Osmosis, isotonic, hypertonic, and hypotonic solutions (practical outcomes)

• Isotonic: solute concentration is equal on both sides of the membrane; cells remain stable with no net water movement.
• Hypotonic: solution has lower solute concentration outside than inside the cell; water moves into the cell, potentially causing swelling and lysis (cell rupture) if excessive.
• Hypertonic: solution has higher solute concentration outside than inside the cell; water moves out of the cell, causing shrinkage (crenation in red blood cells).
• Real-world analogy for hypertonic/hypotonic effects:
  • Beef jerky analogy: salt draws water out of meat, concentrating solutes and drying it, analogous to water leaving a cell in a hypertonic environment.
• IV fluids in medicine are chosen to avoid lysing patient cells; wrong solutions can cause cells to lyse or crenate.

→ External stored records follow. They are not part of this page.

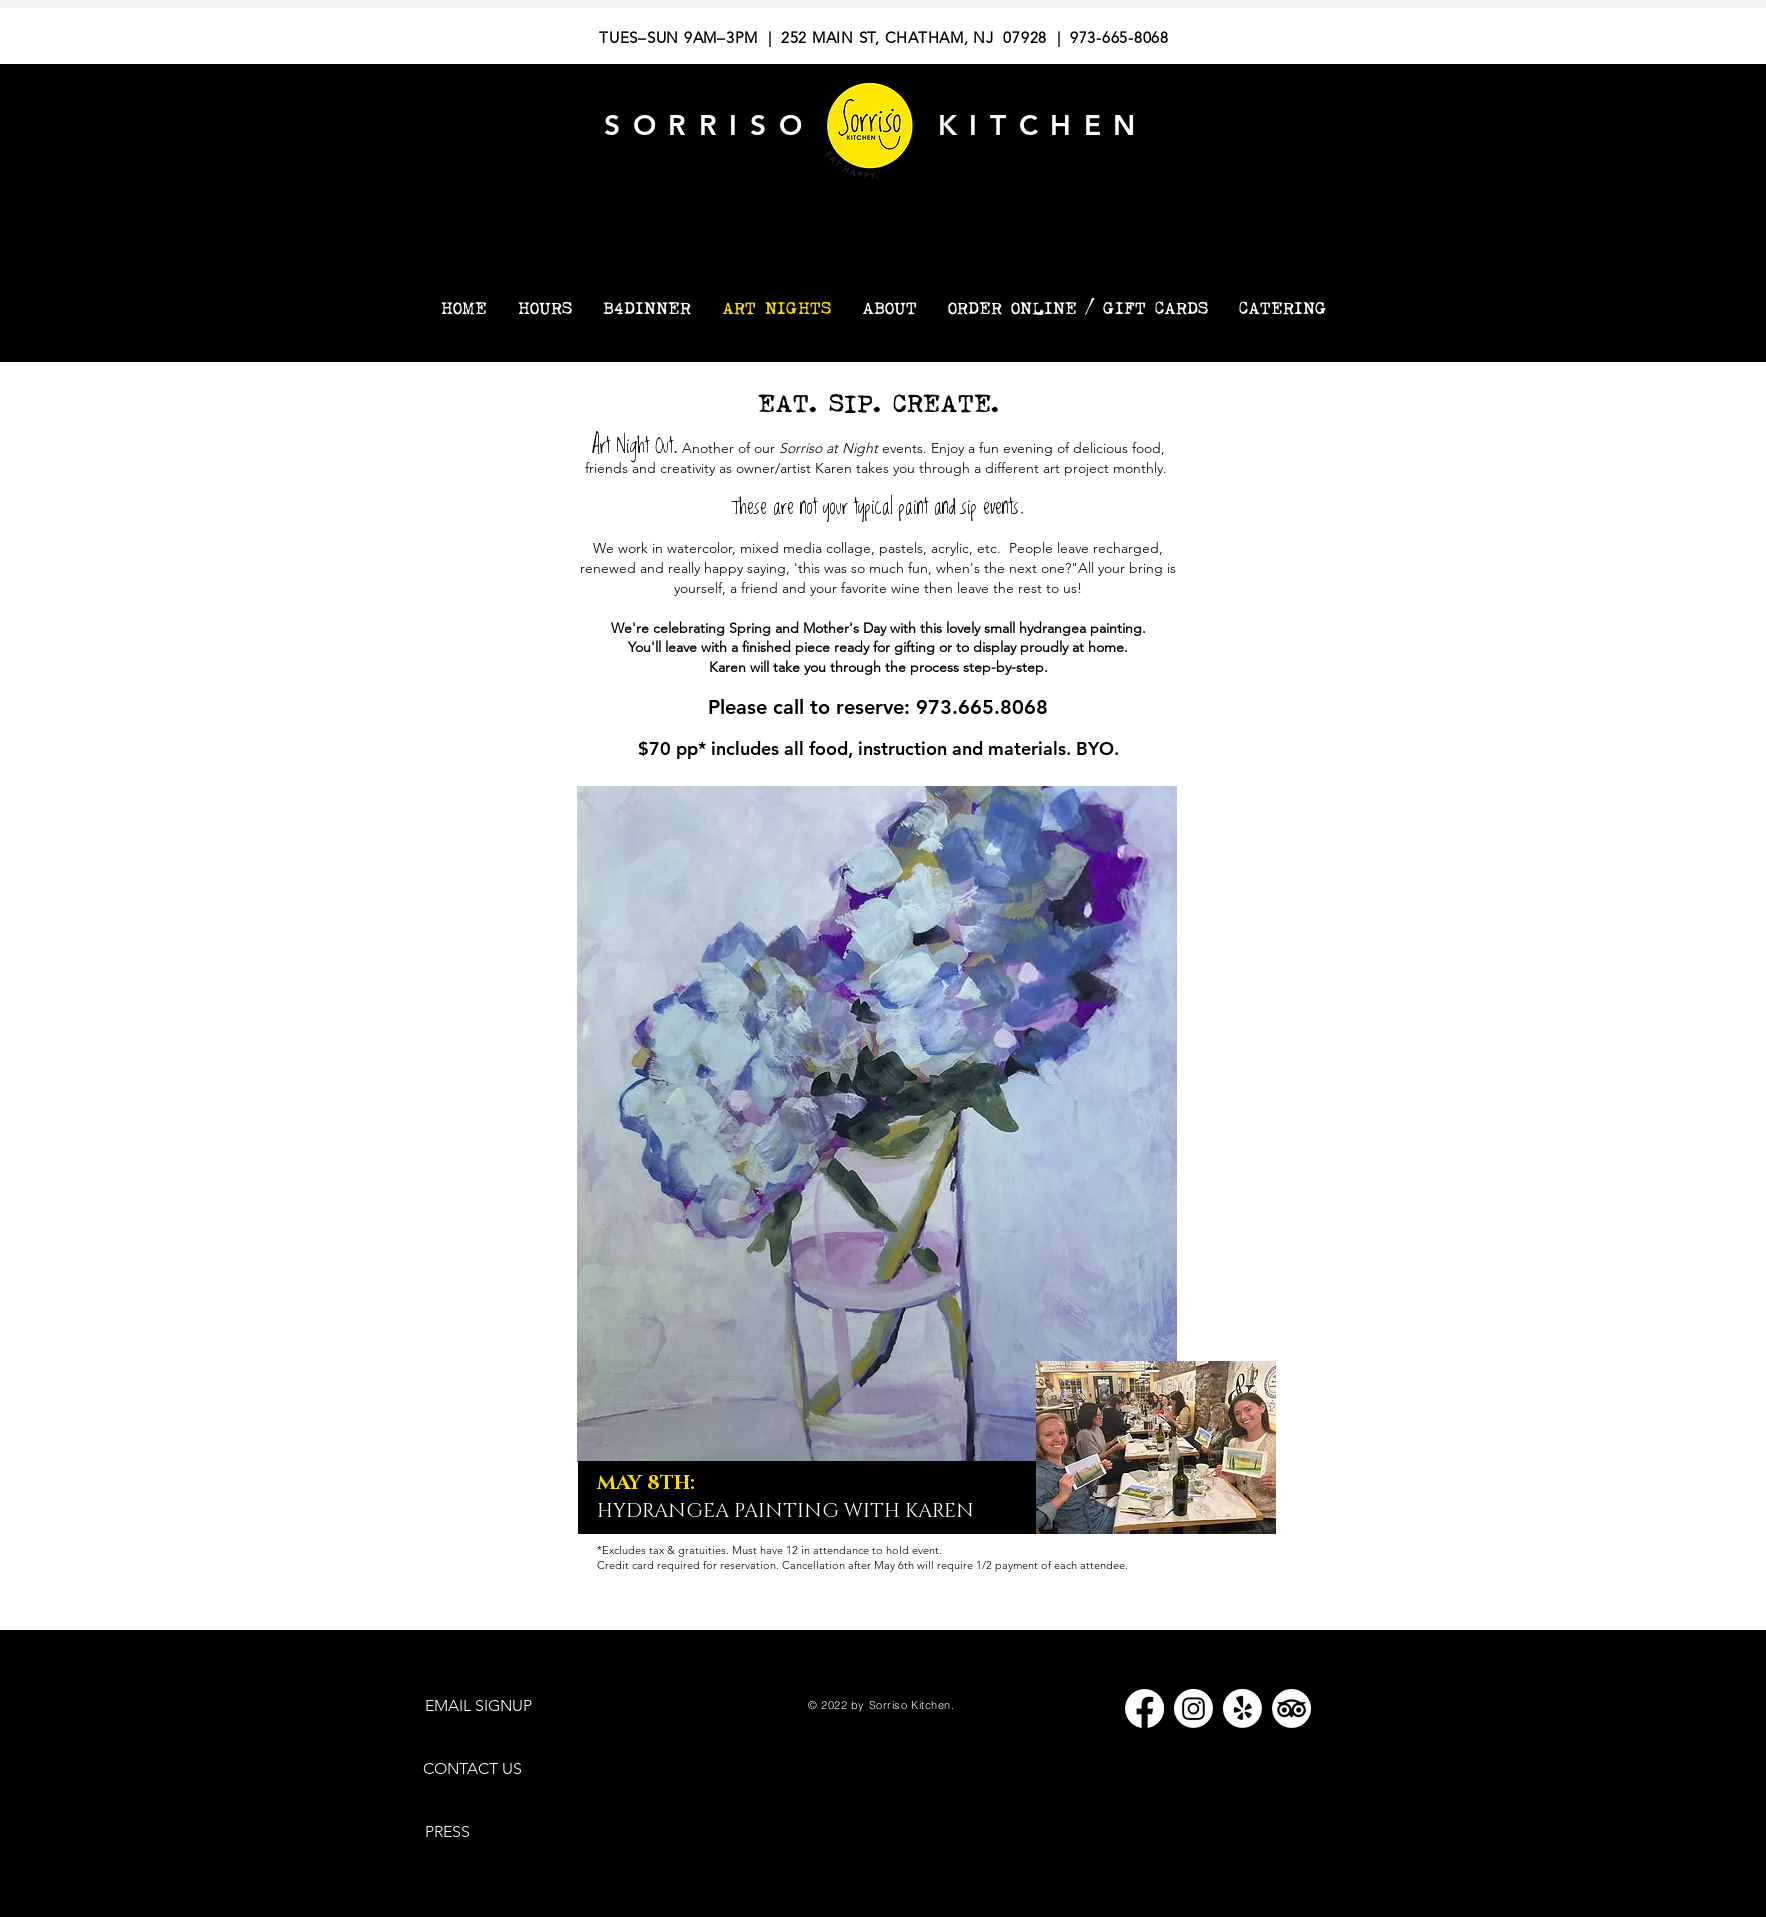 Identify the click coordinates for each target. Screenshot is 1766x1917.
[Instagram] (1193, 1708)
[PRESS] (454, 1832)
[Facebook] (1144, 1708)
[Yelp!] (1242, 1708)
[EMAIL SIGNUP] (488, 1706)
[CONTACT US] (481, 1769)
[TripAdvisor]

Practical lab and exam connections (as mentioned in the lecture)

• Upcoming labs: virtual labs on osmosis and facilitated diffusion; electrophoresis.
• Exam focus: the first four chapters serve as review and cover membrane structure and basic organelle functions; emphasis on understanding transport mechanisms and organelle functions.

Summary of central ideas (quick recap)

• The plasma membrane is composed of phospholipids, cholesterol, and transmembrane proteins, with glycolipids and glycoproteins contributing to cell identification and binding.
• Membrane transport includes passive processes (diffusion, osmosis, filtration) and active processes (active transport, vesicular transport); facilitated diffusion requires a carrier or channel.
• Diffusion moves solutes from high to low concentration; osmosis moves water from high to low water activity; both are influenced by temperature, gradient, surface area, and permeability.
• The nucleus and nuclear envelope regulate genetic material transport via nuclear pores; the nucleus houses DNA and RNA precursors.
• The endomembrane system includes rough ER (protein synthesis), smooth ER (lipid synthesis), Golgi (modification/packing), lysosomes (digestive enzymes), and peroxisomes (detox and fatty acid metabolism).
• Mitochondria generate ATP through respiration.
• Microvilli increase surface area for absorption; cilia move fluids; flagella propel sperm.
• Understanding organelle function and membrane transport is foundational for physiology, pathology (e.g., CF), and clinical applications (IV solutions, transplants).

Quick reference: key equations and constants (LaTeX)

• Diffusion flux: J = -D \frac{dC}{dx}
• Osmotic pressure (van't Hoff): \Pi = i M R T
• Osmolarity: \text{Osm} = \sumi i Ci

glossary of terms (high-yield definitions)

• Phospholipid bilayer: two layers of phospholipids forming the basic structure of a cell membrane.
• Cholesterol: lipid that modulates membrane fluidity and stability.
• Transmembrane proteins: proteins spanning the membrane, enabling transport and signaling.
• Glycolipids/glycoproteins: carbohydrate-containing lipids/proteins that function in cell recognition.
• Diffusion: passive spread of solutes down their concentration gradient.
• Osmosis: diffusion of water across a semi-permeable membrane.
• Facilitated diffusion: diffusion of solutes that require a carrier or channel.
• Isotonic/hypotonic/hypertonic: terms describing solute concentration relative to the cell interior.
• Rough ER: ER with ribosomes; protein synthesis and processing.
• Smooth ER: ER without ribosomes; lipid/steroid synthesis and detoxification.
• Golgi apparatus: packaging, modification, and distribution center for proteins and lipids.
• Lysosome: organelle containing enzymes for digestion and recycling.
• Peroxisome: organelle involved in detoxification and fatty acid metabolism.
• Mitochondrion: powerhouse of the cell; ATP production.
• Microvilli: small projections increasing surface area for absorption.
• Cilia: motile projections moving fluids along surfaces.
• Flagellum: long, whip-like structure enabling cell movement (sperm).
• Na+/K+-ATPase: an ATP-dependent pump maintaining ionic gradients across the membrane (example of active transport).